Directions for this task: Each entry should be repeated exactly. Its pictures should not be.

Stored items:
= = =

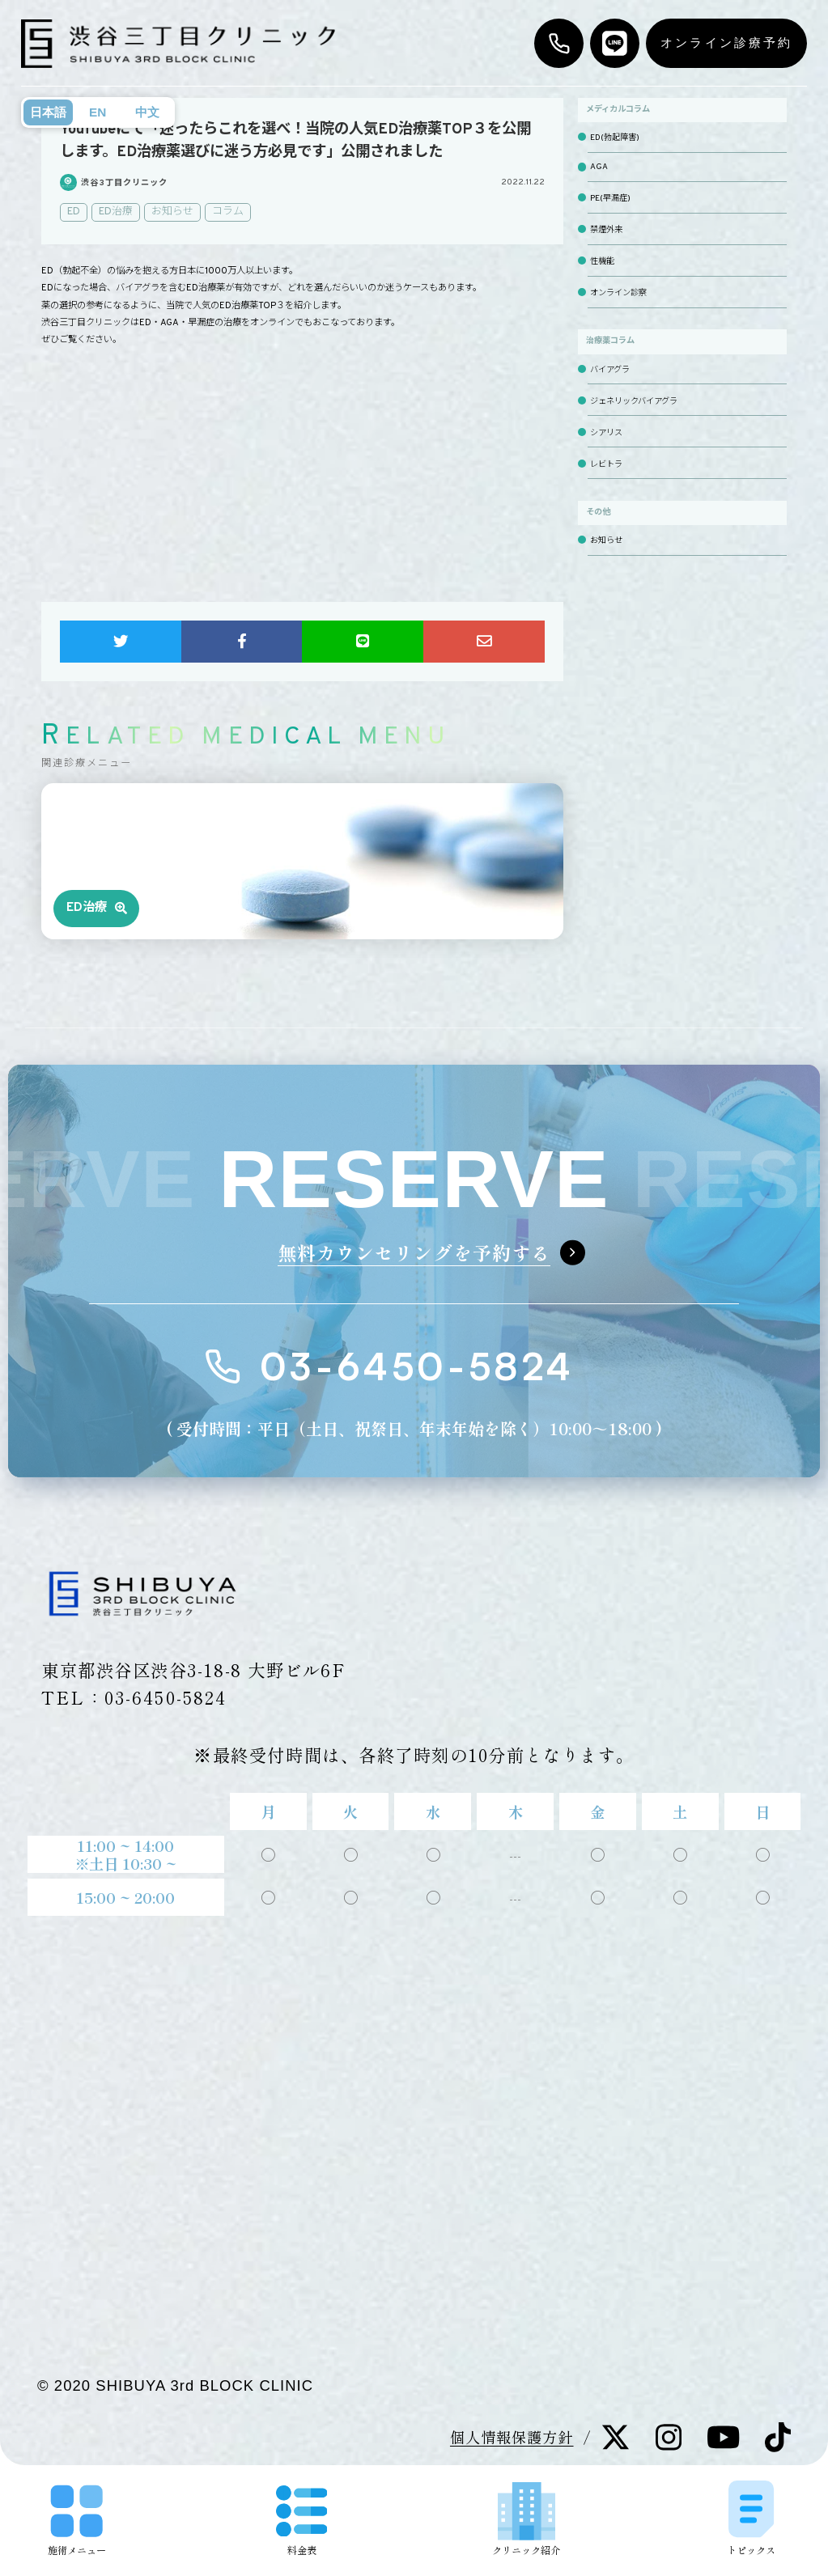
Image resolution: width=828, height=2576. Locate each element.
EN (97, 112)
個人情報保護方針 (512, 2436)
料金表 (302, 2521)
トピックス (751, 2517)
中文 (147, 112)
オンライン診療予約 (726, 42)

= = =

Output for this task:
Image resolution: width=828, height=2576. Locate each element.
EN (97, 112)
個人情報保護方針 (512, 2436)
料金表 (302, 2521)
トピックス (751, 2517)
中文 (147, 112)
オンライン診療予約 (726, 42)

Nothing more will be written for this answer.